Summary: Tool use, the foundation
Phase 2 opens. The jump from one-shot calls (lessons 1-3) to letting Claude reach beyond its training corpus through function calls. A tool definition is three fields: name (model uses to call), description (the model’s instruction manual; vague descriptions produce wrong calls), input_schema (JSON Schema for parameters). The four-step loop: (1) your app sends a request with the tools array, (2) the model returns stop_reason: tool_use and one or more tool_use content blocks carrying id / name / input, (3) your code executes the tool and assembles a tool_result content block with tool_use_id / content (and optional is_error), (4) you send a new request including the original messages, the full assistant turn from step 2, and a user message containing the tool_result; the model continues and typically finishes with stop_reason: end_turn. Two ordering rules the API enforces (both 400 on violation): tool_result must immediately follow tool_use in the message history; tool_result blocks come FIRST in their user message’s content array, any text comes AFTER. tool_choice controls how tools are used: auto (default), any (force a tool, model picks), tool (specific tool by name), none (tools defined but not usable this turn). Parallel tool calls are just multiple tool_use blocks in one response, with matching tool_result blocks in one fan-in user message. Errors use is_error: true with an instructive message per the docs (“Rate limit exceeded. Retry after 60 seconds.” gives the model context to recover; “failed” does not). Client tools (you execute) are this lesson; server tools (Anthropic executes; web_search, web_fetch, code_execution, tool_search) are lesson 5. Token cost overhead of tool use is a few hundred system-prompt tokens per the Tool use overview’s per-model table (with the any and specific-tool modes slightly higher than auto and none) plus the tools array tokens; lesson 7 (prompt caching) cuts the repeated cost. The primitive every Phase 2, Phase 3, and Phase 4 lesson extends.
Core ideas
Section titled “Core ideas”- Tool definition: three fields. name (dispatch key), description (the model’s instruction manual; specificity matters), input_schema (JSON Schema). Use required / enum / per-field description to constrain inputs.

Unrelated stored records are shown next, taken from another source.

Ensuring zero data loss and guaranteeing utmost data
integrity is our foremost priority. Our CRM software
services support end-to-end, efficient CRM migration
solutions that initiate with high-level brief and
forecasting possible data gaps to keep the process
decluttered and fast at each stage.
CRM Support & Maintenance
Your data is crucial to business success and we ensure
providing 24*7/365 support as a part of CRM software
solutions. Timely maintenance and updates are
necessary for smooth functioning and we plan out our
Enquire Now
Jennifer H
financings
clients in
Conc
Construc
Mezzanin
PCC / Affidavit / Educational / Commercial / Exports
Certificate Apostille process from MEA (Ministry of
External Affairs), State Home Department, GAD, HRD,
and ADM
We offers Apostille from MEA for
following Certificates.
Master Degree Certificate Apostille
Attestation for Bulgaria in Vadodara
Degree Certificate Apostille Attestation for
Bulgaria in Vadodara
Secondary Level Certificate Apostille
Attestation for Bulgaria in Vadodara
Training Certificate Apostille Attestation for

- Four-step loop: request with tools → model returns tool_use (with id, name, input) and stop_reason: tool_use → your code executes → you send tool_result (with tool_use_id, content, optional is_error) in a user message → model continues.
- Two ordering rules. tool_result IMMEDIATELY after tool_use in the history; tool_result blocks FIRST in their content array, text AFTER. 400 error message when broken: “tool_use ids were found without tool_result blocks immediately after”.

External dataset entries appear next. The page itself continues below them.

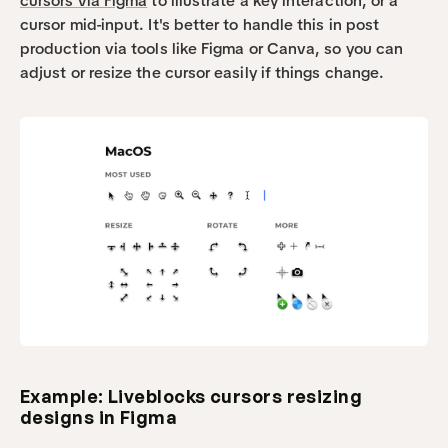
cursors via Figma
 to illustrate a key interaction, or a 
cursor mid-input. It's better to handle this in post 
production via tools like Figma or Canva, so you can 
adjust or resize the cursor easily if things change.
Example: Liveblocks cursors resizing 
designs in Figma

- tool_choice options. auto (default, model decides), any (force a tool, model picks), tool (specific tool by name), none (tools available but not usable).
- Parallel tool calls. Multiple tool_use blocks in one response; one fan-in user message with N tool_result blocks matched by tool_use_id.

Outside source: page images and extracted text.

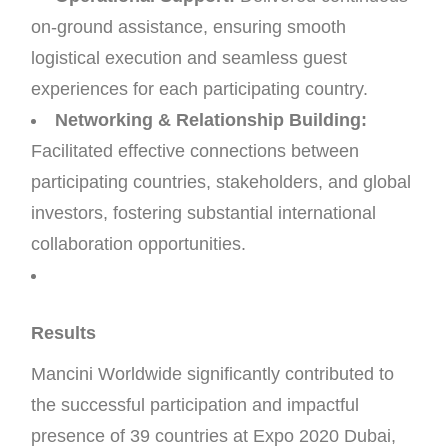
on-ground assistance, ensuring smooth
logistical execution and seamless guest
experiences for each participating country.
Networking & Relationship Building:
Facilitated effective connections between
participating countries, stakeholders, and global
investors, fostering substantial international
collaboration opportunities.
Results
Mancini Worldwide significantly contributed to
the successful participation and impactful
presence of 39 countries at Expo 2020 Dubai,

- Error handling. is_error: true with instructive content. The model recovers from clear errors and retries 2-3 times on invalid tool inputs before apologizing.
- Client tools (your code) vs server tools (Anthropic’s infra; web_search, web_fetch, code_execution, tool_search) vs Anthropic-schema client tools (your code, but with a canonical Anthropic schema you do not author; bash, computer use, memory, text_editor). Same declaration shape; different round-trip pattern. Lesson 5 of this track covers all of them.
- Tool use vs structured outputs. Tool use is “model calls my code, I send result back, model continues.” Structured outputs (
output_config: {format: {type: "json_schema", schema: {...}}}) is “model’s response conforms to a JSON schema.” Different features; both can combine via strict: true on tool definitions. - Token overhead. A few hundred tokens for the tool-use system prompt, varying by model per the Tool use overview’s table. The any and specific-tool modes are slightly higher than auto and none (the model commits to a tool call). Examples: Opus 4.8 290/410, Opus 4.7 675/804, Sonnet 4.6 / Opus 4.6 497/589. Plus the tools array tokens. Lesson 7 (prompt caching) cuts the repeated cost.
What changes for you
Section titled “What changes for you”Before this lesson, your application could ask the model questions and get answers. After this lesson, your application can let the model act: look up data, query a database, hit an internal API, return a result the model uses to continue. The chat product becomes a builder product the moment the model can do something on the user’s behalf, not just talk about doing it. The single highest-leverage change this week: pick one feature where the model currently says “I do not have access to X” and add a client tool that gives it access. The lesson’s try-it-yourself walks the smallest version of that exercise; extend it to your real application by replacing get_weather with the actual function from your codebase. Phase 2 extends this primitive on every axis: lesson 5 lets Anthropic run general tools (web search, code execution); lesson 6 makes one tool definition portable across providers (Model Context Protocol); lesson 7 cuts the repeated-tools cost via caching. Phase 3 (lessons 8-11) turns one round-trip into a multi-step loop where the model and your tools talk back and forth until the task is done. Every subsequent T22 lesson sits on top of the four-step loop this lesson establishes.